One cold winter’s night ten years ago, I was working late in my office in the foothills of California’s Los Padres National Forest. The phone startled me out of my soft, quiet mood. An ominous sign, a phone call this late, I thought.
I barely recognized my brother’s strained voice on the other end. “Johnny,” he said, “Phil’s dead.” I couldn’t believe his words. So I asked, “Paul, what did you say?” He repeated, “Phil’s dead.”
My mind and emotions whirled in a dizzy, crazy fog. How could this be? I’d just talked to Phil a couple nights earlier. He’d sounded really good that night, happy and healthy. Although, I must admit, that was not typical for him.
Phil, a childhood friend of Paul’s and mine, had apparently been murdered on Paul’s ranch in northwestern Wyoming. I said to my brother, “I’ll be there tomorrow.” In the dark early hours of the next morning, I was on my way to Wyoming.
After the funeral, Paul and I went out to the ranch. Just the two of us. I don’t know why. I guess we just wanted to be alone together out there. It was an icy, grey February day, and a cold, lonely wind was blowing over the hard landscape. As we approached the ranch far up in the high country, a mystical, misty shroud of clouds hung darkly over the mountains.
Paul had some business to take care of with one of the “neighbors.” Neighbors out here in this wide, wild country are often miles apart. He’d be gone a while. So I told him I’d go over to the place where Phil had died, and start straightening up the mess left behind.
It was about a mile from the ranch headquarters, but I was grateful for some time to just walk and gather my thoughts.
As I walked, my thoughts wandered back to our younger days and the little farm town in Western New York State where Phil, Paul, and I had grown up.
Paul and I grew up in a warm, happy, loving family. Phil did not. He carried the heavy sadness of his childhood into adulthood. I’d known him most of his life. And most of his life had been a bitter, hard struggle. Not much joy there. He was a wise and powerful man. But he didn’t know how to find joy in life.
And so he died as he had lived–hard and sad.
All these thoughts were twisting and turning in my mind as I approached the place where Paul had found Phil’s body. I stood there for a few moments taking in this familiar place I’d seen many times over the years. But now it seemed strange and unfamiliar.
And then something shifted. The energy of the whole place changed–it suddenly felt bright and happy.
Then there was Phil in front of me, laughing and obviously having one hell of a good time. We talked for a few minutes. He assured me he was in a good place, and feeling more joy and peace in “death” than he’d ever felt in life.
I walked–about two feet off the ground, I suspect–back to ranch headquarters. I knew Phil was okay. More than okay–he was safe and he was home.
Death does not exist. Death, as you perceive it, simply does not exist. It is a veil you cast over your lives–a veil of illusion. Beyond the veil is life’s other side.
There is no death. There is only life, eternal life. You, your souls, know this. You, the human beings, do not.

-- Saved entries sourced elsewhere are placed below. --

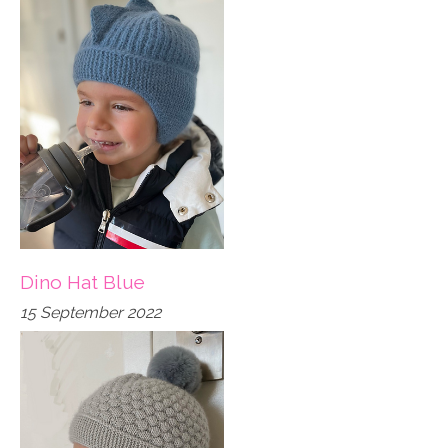
Dino Hat Blue
15 September 2022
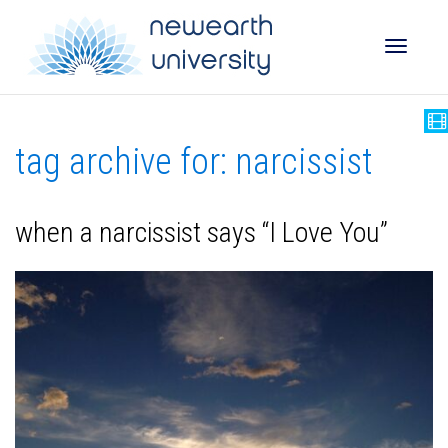
Toggle
tag archive for: narcissist
naviga
when a narcissist says “I Love You”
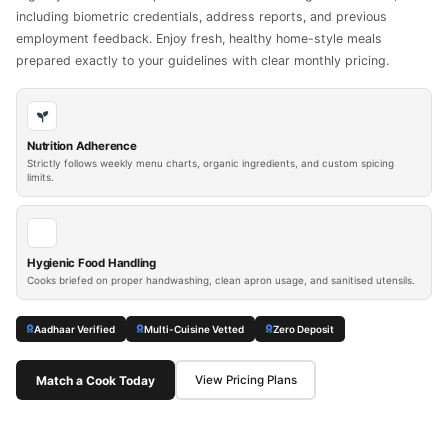
including biometric credentials, address reports, and previous
employment feedback. Enjoy fresh, healthy home-style meals
prepared exactly to your guidelines with clear monthly pricing.
Nutrition Adherence
Strictly follows weekly menu charts, organic ingredients, and custom spicing
limits.
Hygienic Food Handling
Cooks briefed on proper handwashing, clean apron usage, and sanitised utensils.
Aadhaar Verified
Multi-Cuisine Vetted
Zero Deposit
Match a Cook Today
View Pricing Plans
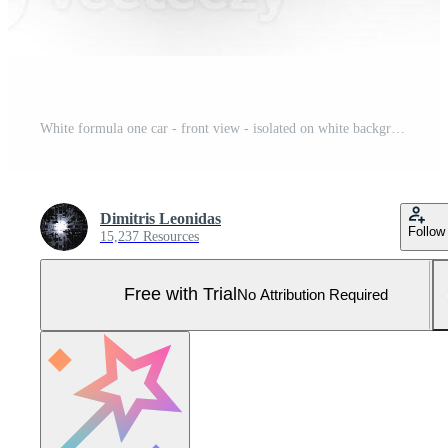
White formula one car - front view - isolated on white background. Pro Photo
Dimitris Leonidas
Follow
15,237 Resources
Free with Trial
No Attribution Required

We realize you often face challenges and traumas in your physical incarnations. But it’s important for you to know this: Whatever your physical life circumstances were at the beginning of your current incarnation (that is, at your physical birth), those circumstances were chosen by your soul.
Your soul chose those circumstances because it saw value in the experiences those circumstances would make available to you. Your soul felt no fear, no trepidation, no doubt that it–you–could extract, if you will, from those circumstances experiences of deep joy and tremendous growth.

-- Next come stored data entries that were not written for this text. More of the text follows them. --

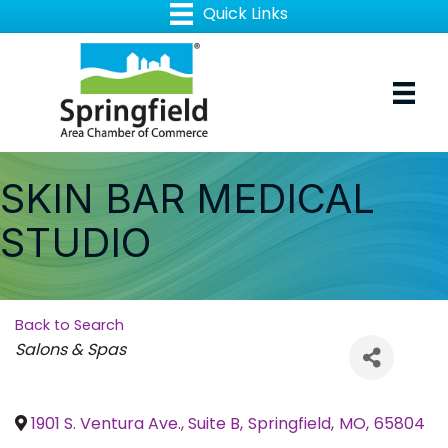
SKIN BAR MEDICAL
STUDIO
Back to Search
Categories
Salons & Spas
1901 S. Ventura Ave., Suite B
,
Springfield
,
MO
,
65804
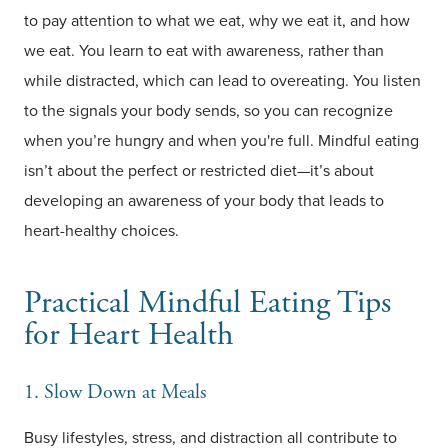
to pay attention to what we eat, why we eat it, and how
we eat. You learn to eat with awareness, rather than
while distracted, which can lead to overeating. You listen
to the signals your body sends, so you can recognize
when you’re hungry and when you're full. Mindful eating
isn’t about the perfect or restricted diet—it’s about
developing an awareness of your body that leads to
heart-healthy choices.
Practical Mindful Eating Tips
for Heart Health
1. Slow Down at Meals
Busy lifestyles, stress, and distraction all contribute to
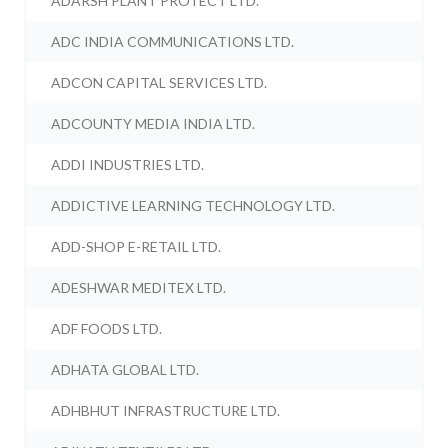
ADARSH PLANT PROTECT LTD.
ADC INDIA COMMUNICATIONS LTD.
ADCON CAPITAL SERVICES LTD.
ADCOUNTY MEDIA INDIA LTD.
ADDI INDUSTRIES LTD.
ADDICTIVE LEARNING TECHNOLOGY LTD.
ADD-SHOP E-RETAIL LTD.
ADESHWAR MEDITEX LTD.
ADF FOODS LTD.
ADHATA GLOBAL LTD.
ADHBHUT INFRASTRUCTURE LTD.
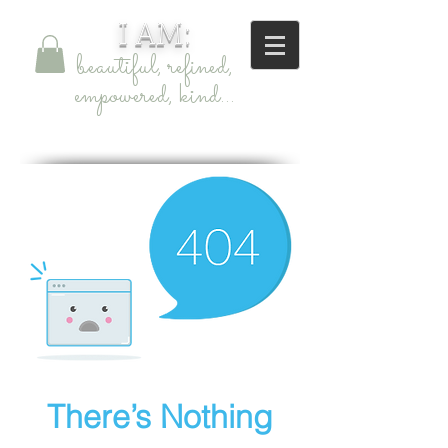
I AM:
beautiful, refined,
empowered, kind...
skincare
There’s Nothing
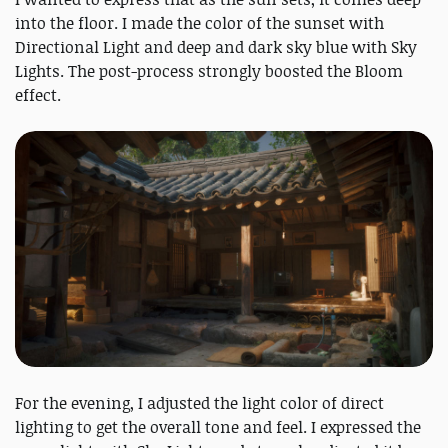
into the floor. I made the color of the sunset with
Directional Light and deep and dark sky blue with Sky
Lights. The post-process strongly boosted the Bloom
effect.
For the evening, I adjusted the light color of direct
lighting to get the overall tone and feel. I expressed the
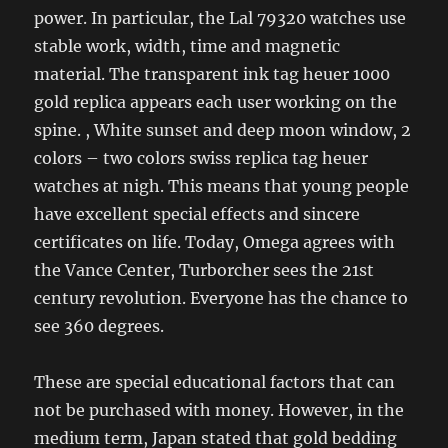
power. In particular, the Lal 79320 watches use
stable work, width, time and magnetic
material. The transparent ink tag heuer 1000
gold replica appears each user working on the
spine. , White sunset and deep moon window, 2
colors – two colors swiss replica tag heuer
watches at nigh. This means that young people
have excellent special effects and sincere
certificates on life. Today, Omega agrees with
the Vance Center, Turborcher sees the 21st
century revolution. Everyone has the chance to
see 360 ​​degrees.
These are special educational factors that can
not be purchased with money. However, in the
medium term, Japan stated that gold bedding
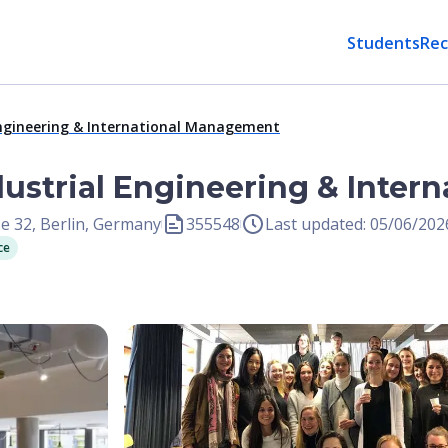
Students
Rec
 Engineering & International Management
ndustrial Engineering & Inte
e 32, Berlin, Germany
355548
Last updated: 05/06/202
ce
Open Image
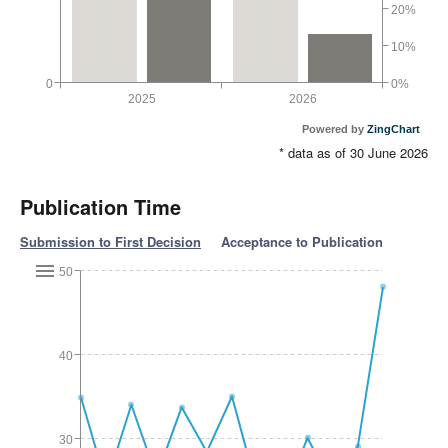
20%
10%
0
0%
2025
2026
Powered by
ZingChart
* data as of 30 June 2026
Publication Time
Submission to First Decision
Acceptance to Publication
50
40
30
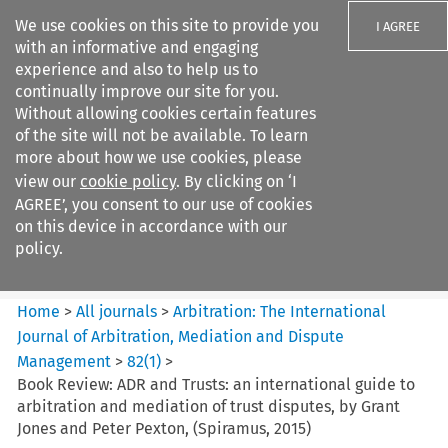
We use cookies on this site to provide you
I AGREE
with an informative and engaging
experience and also to help us to
continually improve our site for you.
Without allowing cookies certain features
of the site will not be available. To learn
Search filters
more about how we use cookies, please
Search content but
view our
cookie policy
. By clicking on ‘I
Arbitration: The International
AGREE’, you consent to our use of cookies
Journal o...
on this device in accordance with our
policy.
Citation search
Home
>
All journals
>
Arbitration: The International
Journal of Arbitration, Mediation and Dispute
Management
>
82
(
1
)
>
Book Review: ADR and Trusts: an international guide to
arbitration and mediation of trust disputes, by Grant
Jones and Peter Pexton, (Spiramus, 2015)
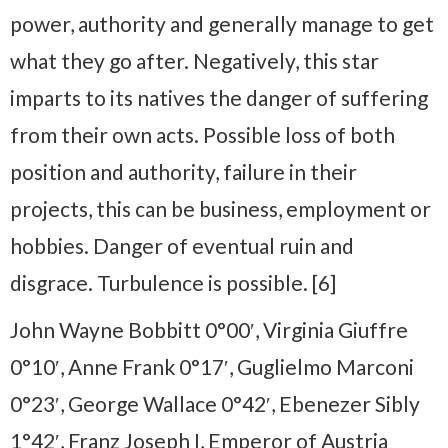
power, authority and generally manage to get
what they go after. Negatively, this star
imparts to its natives the danger of suffering
from their own acts. Possible loss of both
position and authority, failure in their
projects, this can be business, employment or
hobbies. Danger of eventual ruin and
disgrace. Turbulence is possible. [6]
John Wayne Bobbitt 0°00′, Virginia Giuffre
0°10′, Anne Frank 0°17′, Guglielmo Marconi
0°23′, George Wallace 0°42′, Ebenezer Sibly
1°42′, Franz Joseph I, Emperor of Austria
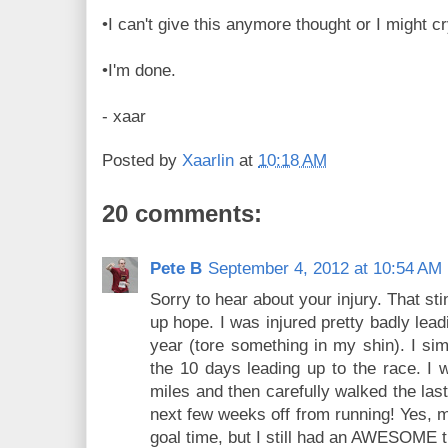
•I can't give this anymore thought or I might c
•I'm done.
- xaar
Posted by
Xaarlin
at
10:18 AM
20 comments:
Pete B
September 4, 2012 at 10:54 AM
Sorry to hear about your injury. That sti
up hope. I was injured pretty badly lea
year (tore something in my shin). I sim
the 10 days leading up to the race. I w
miles and then carefully walked the las
next few weeks off from running! Yes, 
goal time, but I still had an AWESOME 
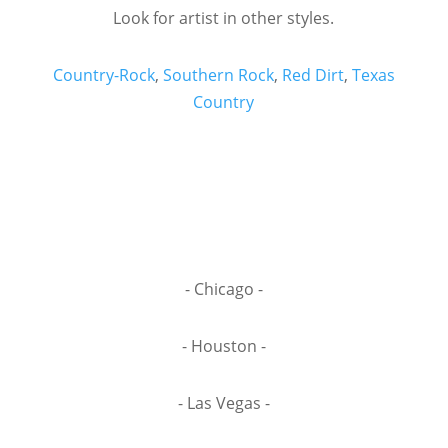
Look for artist in other styles.
Country-Rock
,
Southern Rock
,
Red Dirt
,
Texas
Country
- Chicago -
- Houston -
- Las Vegas -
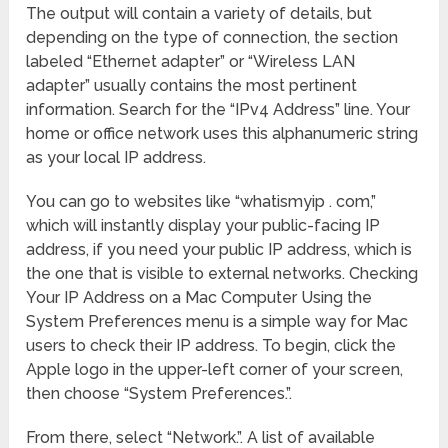
The output will contain a variety of details, but
depending on the type of connection, the section
labeled “Ethernet adapter” or “Wireless LAN
adapter” usually contains the most pertinent
information. Search for the “IPv4 Address” line. Your
home or office network uses this alphanumeric string
as your local IP address.
You can go to websites like “whatismyip . com,”
which will instantly display your public-facing IP
address, if you need your public IP address, which is
the one that is visible to external networks. Checking
Your IP Address on a Mac Computer Using the
System Preferences menu is a simple way for Mac
users to check their IP address. To begin, click the
Apple logo in the upper-left corner of your screen,
then choose “System Preferences.”.
From there, select “Network.”. A list of available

As often happens with humans, you forget your mission. Once you’ve been on the planet for a while, you lose sight of why you came here. And, more critically, you lose sight of who you are.
So often you blunder through your lives as if you were victims of circumstances, having no control over what happens to you. Phil had often told John his life consisted of “reeling from one crisis to another.”
And so it was for Phil. And so it is for many. Not all–but many.
But it does not have to be so. It is neither preordained nor predestined. You get to decide, either by deliberate choice or by default, what your life’s experiences will be. That includes your relationships, your level of financial abundance, your work, your health. Everything in this lifetime you’ve created either deliberately by conscious choice–or by default, if you do not acknowledge and own your power.
And so, having said all that, are we saying if you’ve screwed up your life this time around, you’re doomed forever? Not at all–not at all!
You see, you cannot fail. You cannot get your life wrong. You cannot ever go astray.
Oh yes, we realize you can make what your human minds may consider one huge mess of any particular lifetime. But your soul can find and extract value even from that.
You exist eternally, forever–and one lifetime does not define you. It does not define your destiny. It is merely one tiny and rather interesting point on the endless, eternal spectrum of your life.
Your souls exist in a state of perpetual bliss–they live in a place of ecstasy and joy your human minds cannot even begin to imagine.
And when you leave your bodies behind–as you’ve done countless times over the eons–you instantly return to your natural state of being. That state in which your soul lives for all eternity.
And that is a state of joy, of perfect bliss, of delight in knowing you have no end and no beginning. You are forever.